EXERCISE:
State the count of lines below featuring the word "gratuite", and write nothing further.
#####
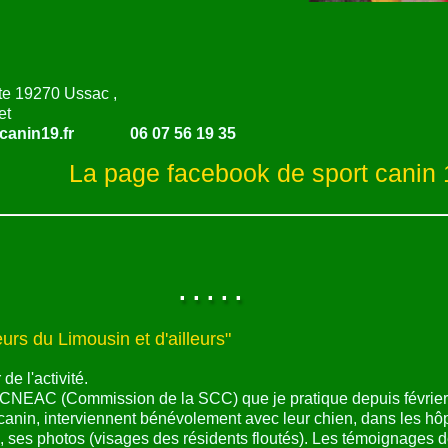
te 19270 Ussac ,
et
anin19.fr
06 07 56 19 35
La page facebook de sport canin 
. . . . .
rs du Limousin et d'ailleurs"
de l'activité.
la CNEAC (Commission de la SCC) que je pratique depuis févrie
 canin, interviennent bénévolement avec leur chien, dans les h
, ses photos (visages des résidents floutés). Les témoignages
#####
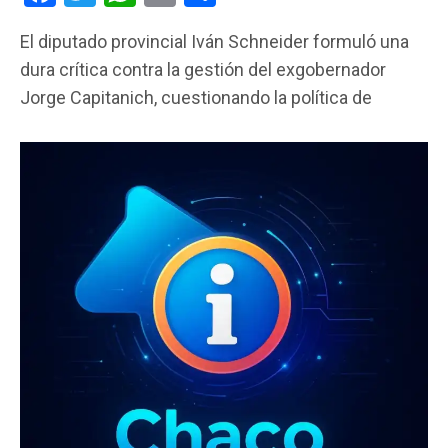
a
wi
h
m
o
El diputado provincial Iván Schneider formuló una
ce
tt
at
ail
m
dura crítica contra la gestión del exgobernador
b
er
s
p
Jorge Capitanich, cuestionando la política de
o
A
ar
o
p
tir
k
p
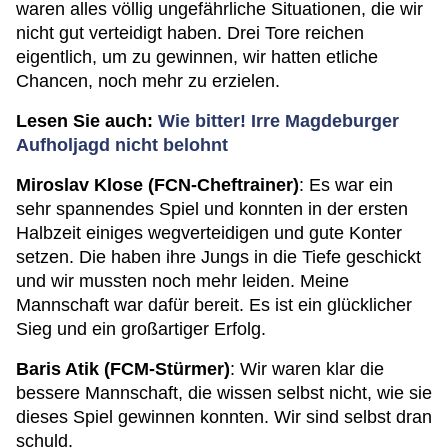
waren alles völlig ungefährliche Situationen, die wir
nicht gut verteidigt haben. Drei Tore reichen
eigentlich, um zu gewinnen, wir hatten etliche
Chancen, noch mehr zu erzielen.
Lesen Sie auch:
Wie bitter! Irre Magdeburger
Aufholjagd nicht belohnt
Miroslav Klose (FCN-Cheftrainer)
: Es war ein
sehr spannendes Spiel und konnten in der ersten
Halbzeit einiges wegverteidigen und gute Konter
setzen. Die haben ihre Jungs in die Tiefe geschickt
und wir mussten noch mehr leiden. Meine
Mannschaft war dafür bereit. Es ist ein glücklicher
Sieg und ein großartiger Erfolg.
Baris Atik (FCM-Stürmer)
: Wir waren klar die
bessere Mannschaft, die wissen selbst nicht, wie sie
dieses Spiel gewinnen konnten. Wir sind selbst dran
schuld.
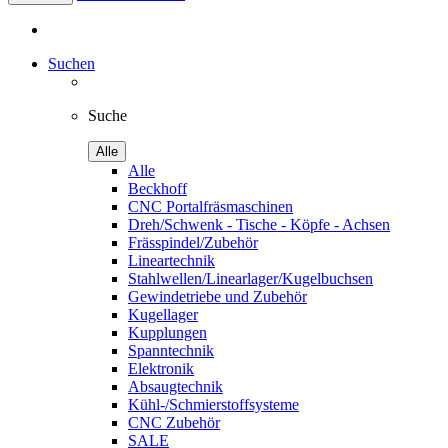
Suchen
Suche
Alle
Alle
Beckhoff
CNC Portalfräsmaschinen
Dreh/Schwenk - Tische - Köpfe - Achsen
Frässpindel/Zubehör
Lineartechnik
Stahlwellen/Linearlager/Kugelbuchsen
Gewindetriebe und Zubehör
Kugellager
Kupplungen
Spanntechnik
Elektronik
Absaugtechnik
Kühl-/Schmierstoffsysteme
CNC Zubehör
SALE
#####
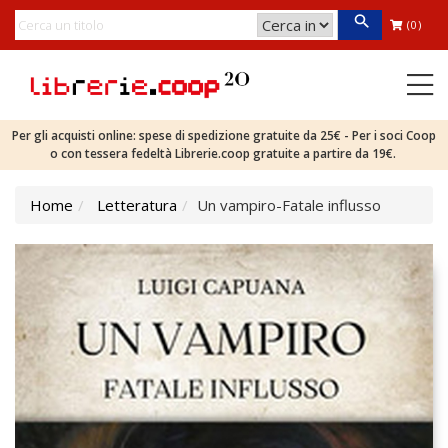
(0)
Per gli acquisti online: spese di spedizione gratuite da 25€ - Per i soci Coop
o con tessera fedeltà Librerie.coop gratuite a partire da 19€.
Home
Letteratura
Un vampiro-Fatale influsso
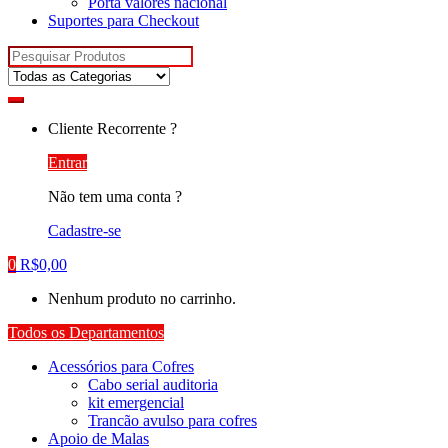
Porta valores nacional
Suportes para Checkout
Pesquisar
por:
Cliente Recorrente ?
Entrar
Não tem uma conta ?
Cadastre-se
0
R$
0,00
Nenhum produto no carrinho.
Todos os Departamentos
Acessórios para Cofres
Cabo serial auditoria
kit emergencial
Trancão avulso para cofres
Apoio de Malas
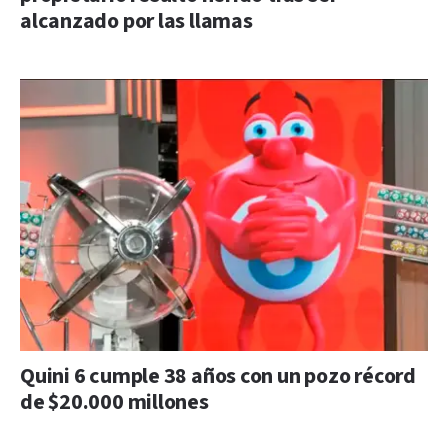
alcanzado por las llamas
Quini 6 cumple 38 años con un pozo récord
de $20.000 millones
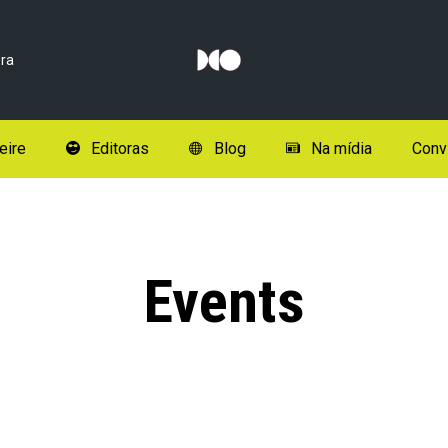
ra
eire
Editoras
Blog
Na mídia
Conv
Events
#####
RESULT OF THE TASK:
2